Goal of the exercise |
Nothing other than the lines from the one containing "See the attached" through the close of the entries below should be printed, each exactly.
╔══
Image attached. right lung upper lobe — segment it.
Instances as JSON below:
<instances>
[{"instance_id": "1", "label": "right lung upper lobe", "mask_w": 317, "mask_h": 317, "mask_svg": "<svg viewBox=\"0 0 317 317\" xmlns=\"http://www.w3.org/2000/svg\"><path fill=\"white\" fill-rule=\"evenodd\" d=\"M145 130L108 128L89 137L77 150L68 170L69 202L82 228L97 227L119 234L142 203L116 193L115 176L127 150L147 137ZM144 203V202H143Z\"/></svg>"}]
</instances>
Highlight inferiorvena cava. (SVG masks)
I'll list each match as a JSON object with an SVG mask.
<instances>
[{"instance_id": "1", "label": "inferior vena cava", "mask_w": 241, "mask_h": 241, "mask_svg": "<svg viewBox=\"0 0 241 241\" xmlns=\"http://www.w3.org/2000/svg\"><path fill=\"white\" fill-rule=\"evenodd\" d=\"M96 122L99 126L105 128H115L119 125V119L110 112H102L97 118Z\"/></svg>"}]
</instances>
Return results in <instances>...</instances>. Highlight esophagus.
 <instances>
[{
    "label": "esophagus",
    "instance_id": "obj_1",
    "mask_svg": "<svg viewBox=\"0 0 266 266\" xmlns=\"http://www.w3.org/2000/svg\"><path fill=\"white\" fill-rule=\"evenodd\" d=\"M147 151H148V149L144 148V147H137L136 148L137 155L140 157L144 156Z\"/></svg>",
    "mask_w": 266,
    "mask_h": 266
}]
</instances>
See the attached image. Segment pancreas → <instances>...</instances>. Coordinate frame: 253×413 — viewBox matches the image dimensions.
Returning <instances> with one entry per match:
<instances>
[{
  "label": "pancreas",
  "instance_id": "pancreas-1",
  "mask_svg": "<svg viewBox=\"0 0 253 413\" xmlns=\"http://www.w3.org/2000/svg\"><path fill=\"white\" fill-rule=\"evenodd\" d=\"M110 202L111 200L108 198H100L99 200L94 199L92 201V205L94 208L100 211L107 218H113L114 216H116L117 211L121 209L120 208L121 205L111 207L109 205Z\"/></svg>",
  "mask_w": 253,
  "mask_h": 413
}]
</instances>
╚══
Answer below |
See the attached image. Segment pancreas → <instances>...</instances>. Coordinate frame: 253×413 — viewBox matches the image dimensions.
Returning <instances> with one entry per match:
<instances>
[{
  "label": "pancreas",
  "instance_id": "pancreas-1",
  "mask_svg": "<svg viewBox=\"0 0 253 413\" xmlns=\"http://www.w3.org/2000/svg\"><path fill=\"white\" fill-rule=\"evenodd\" d=\"M110 202L111 200L108 198H100L99 200L94 199L92 201V205L94 208L100 211L107 218H113L114 216H116L117 211L121 209L120 208L121 205L111 207L109 205Z\"/></svg>",
  "mask_w": 253,
  "mask_h": 413
}]
</instances>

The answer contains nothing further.